Mount Haynes along the Madison River.
If you want to see Yellowstone from your own vehicle, you have just four more days to do it. Sunday, November 3, 2019, is the last day the roads will be open until the snow season starts and the snowcoaches and snowmobiles rule the roads.
We were in Yellowstone today, October 30, and found it nearly deserted. I am not kidding, We could sit in a place for five to ten minutes without another vehicle passing. It was pretty awesome.
Bison near Yellowstone Picnic Area before entering Lamar Valley.

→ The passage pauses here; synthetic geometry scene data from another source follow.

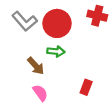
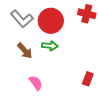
brown arrow: (36, 66) -> (25, 51), moved
red rectangle: (86, 87) -> (88, 79), moved

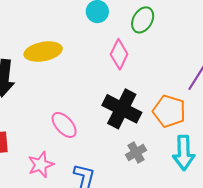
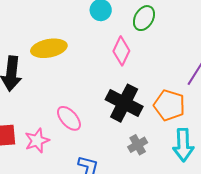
pink star: (41, 165) -> (37, 141), moved

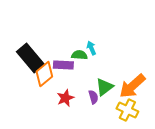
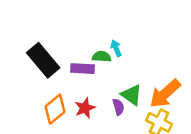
orange diamond: (44, 74) -> (55, 109), moved
green triangle: (104, 87) -> (132, 95), turned -48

The early storms and the cold temperatures have closed a few things early. Most notably, Dunraven Pass is closed and the gates at Tower Junction and Canyon are locked. Most of the side road trips like Blacktail Plateau are also closed, but the main roads remain open. They are mostly snow-free, but watch out for patches of ice on shady corners. We saw one vehicle that had just slid off the road and down a steep embankment just north of Gibbon Falls.

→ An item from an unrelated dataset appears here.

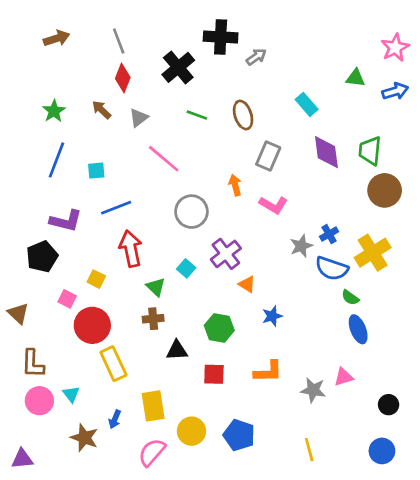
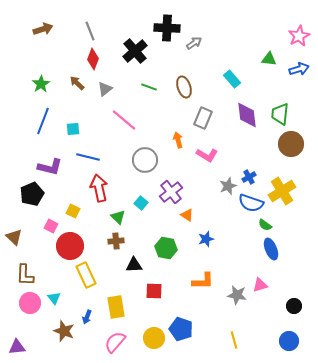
blue line: (116, 208) -> (88, 157), turned 35
red square: (214, 374) -> (154, 291), moved
yellow circle: (191, 431) -> (154, 338), moved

I literally stood in the middle of the road for many of my photos at Beryl Spring. In about 20 minutes, only five cars went by.

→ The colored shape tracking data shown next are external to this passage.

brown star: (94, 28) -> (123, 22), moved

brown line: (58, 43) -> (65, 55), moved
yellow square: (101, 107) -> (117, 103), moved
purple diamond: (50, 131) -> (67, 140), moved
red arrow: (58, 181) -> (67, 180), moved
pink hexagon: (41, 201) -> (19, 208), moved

When I stepped out of my house and found that it was -7 degrees Fahrenheit, I wasn’t very enthused about going to Yellowstone. We went anyway and found that the temperature fluctuated between -14 and -1. By 11:30 a.m. though, it had warmed up to about +10 degrees F and was much more tolerable.
One thing the cold did though was to frost the trees near the steam vents in a thick coat of hoar. These trees were a beautiful sight, especially when framed against the blue sky. That alone made the trip worthwhile.
Beryl Spring. The frost was fantastic around all the hot spring features.
Even the frost along the rivers was terrific if there was a hot spring nearby. Gibbon River.
Our route today was West Yellowstone to Pebble Creek in Lamar Valley and back. Wildlife was a bit scarce. We saw bison throughout the Park, saw a few elk between Mammoth and Tower Junction and a couple of coyotes. While in Lamar, we saw bison and then, on the way out, picked up a grizzly a couple hundred yards up the hill near Soda Butte. I was a bit surprised at this. I had expected that the cold of the past few days would have put them all to bed. We did see a bull elk at Phantom Lake and mule and white-tailed deer in the general area as well.
If you get a chance, go see Yellowstone one last time before winter. You will be glad you did.